Kenya Sport

England Faces World Cup Setback as Livramento is Ruled Out

England’s World Cup plans have been jolted before a ball has even been kicked. Tino Livramento is out of the tournament. Trevoh Chalobah is flying in.

The Newcastle full-back, only 23 and fresh from forcing his way into Thomas Tuchel’s plans, has suffered a hamstring injury in training that has ended his World Cup before it began. He had already battled back from a thigh problem that kept him out for the final five weeks of the club season, but this latest setback has proved one hurdle too many.

The injury, picked up away from the cameras at England’s base, is not considered serious in the long term. For this World Cup, though, the call has been made: no risks, no half-measures. Livramento will play no part.

With the FIFA deadline looming, the FA moved fast. Tournament regulations allow a squad replacement for a genuine injury up to 24 hours before a team’s opening match. England face Croatia in Dallas tomorrow. Time was tight. There was no room for hesitation.

So the call went to Trevoh Chalobah.

The Chelsea defender, on the original stand-by list, has been holidaying in the United States. Conveniently close. Conveniently fit. Crucially, trusted. Tuchel knows him well from their time together at Stamford Bridge and has long admired his versatility across the back line.

For Chalobah, it is a sudden, life-changing switch from poolside to World Cup camp. For England, it is a rapid reshuffle in a defensive unit that had only just settled.

The Trent question that won’t go away

The moment Livramento’s withdrawal filtered out, one name dominated the debate: Trent Alexander-Arnold.

Why not the Liverpool star? Why not reach for one of the most gifted passers in world football?

At England’s training base, Sky Sports News reporter Rob Dorsett outlined why that call never came. Logistically, England do not even know exactly where Alexander-Arnold is right now, or whether he could realistically arrive before the FIFA cut-off. In a race against the clock, that matters.

So does Tuchel’s selection philosophy. The England manager has already left out major figures such as Cole Palmer, Harry Maguire and Phil Foden. Not because he doubts their talent, but because he would not guarantee them significant minutes. Bringing in another headline name to sit on the bench goes against the stance he has taken from day one of this campaign.

Tuchel has been ruthless with reputations. He is not about to change now.

Maguire left watching from the sidelines

If Alexander-Arnold is the tactical debate, Harry Maguire is the emotional one.

The Manchester United defender is also in the US, working in the media during the tournament. On paper, he ticks several boxes: experienced, match-hardened at international level, comfortable in tournament football. On grass, though, he is not in Tuchel’s plans.

The relationship between the pair is strained. It began with Maguire’s omission from the original World Cup squad and a tense phone call that followed. Maguire has publicly said Tuchel could not give him a clear reason for leaving him out, and that he “gave him a few words” in response.
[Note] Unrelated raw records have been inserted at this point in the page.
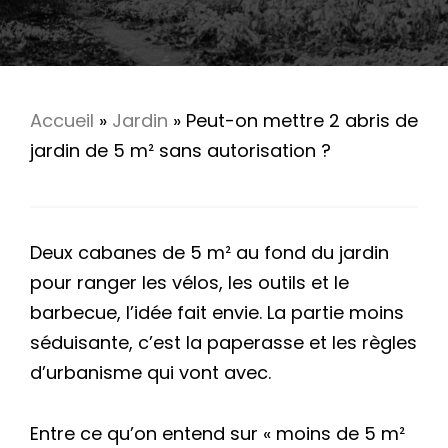
Accueil
»
Jardin
»
Peut-on mettre 2 abris de
jardin de 5 m² sans autorisation ?
Deux cabanes de 5 m² au fond du jardin
pour ranger les vélos, les outils et le
barbecue, l’idée fait envie. La partie moins
séduisante, c’est la paperasse et les règles
d’urbanisme qui vont avec.
Entre ce qu’on entend sur « moins de 5 m²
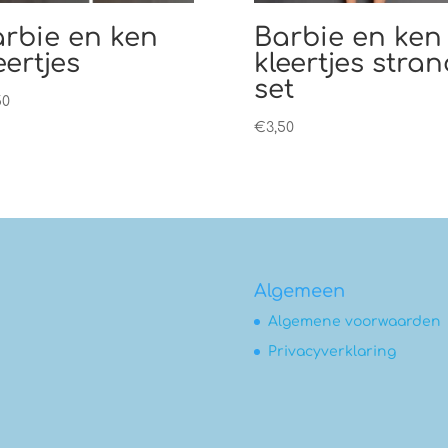
rbie en ken
Barbie en ken
eertjes
kleertjes stran
set
50
€
3,50
Algemeen
Algemene voorwaarden
Privacyverklaring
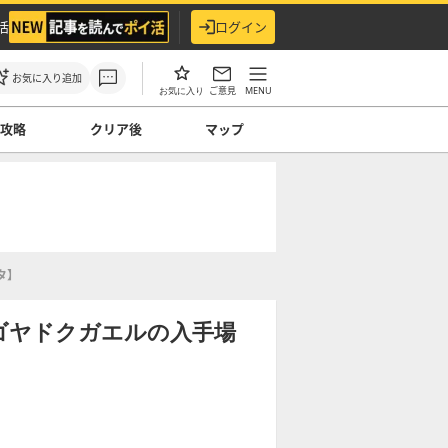
活
ログイン
お気に入り追加
ご意見
MENU
お気に入り
ス攻略
クリア後
マップ
タ】
ゴヤドクガエルの入手場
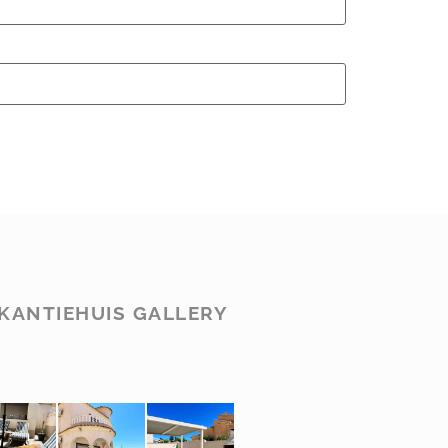
KANTIEHUIS GALLERY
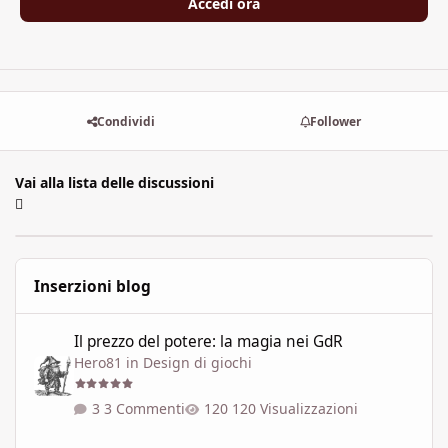
Accedi ora
Condividi
Follower
Vai alla lista delle discussioni
Inserzioni blog
Il prezzo del potere: la magia nei GdR
Il prezzo del potere: la magia nei GdR
Hero81
in
Design di giochi
3 Commenti
120 Visualizzazioni
L'Arcipelago: l'Edùle, i suoi miraggi ed i tuoi desideri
He also insisted he would have been happy with a single minute of action at this World Cup. That offer has not changed Tuchel’s mind.

Behind the scenes, Maguire’s decision to release his own statement about being left out, before the official squad announcement, has not gone down well with the England manager. Trust, once frayed, is hard to stitch back together in the pressure cooker of a major tournament.

So when the chance came to add a defender, Tuchel looked elsewhere. To someone he knows, someone who fits the squad dynamic he is building, someone without the baggage of a running saga. He chose Chalobah.

A bold plan tested early

England now head into their opener against Croatia with their first slice of adversity already on the table. Livramento’s energy and attacking thrust from full-back will be missed. His story, for this World Cup at least, stops at the training pitch.

Chalobah’s begins on a long-haul flight and a late-night arrival into camp, thrown straight into a group chasing the biggest prize in the game.

Tuchel has made it clear: this is his squad, his hierarchy, his way. Injuries, deadlines and big names on holiday will not knock him off that line.

We are about to find out if that conviction is enough to carry England all the way through a World Cup that has already started asking difficult questions.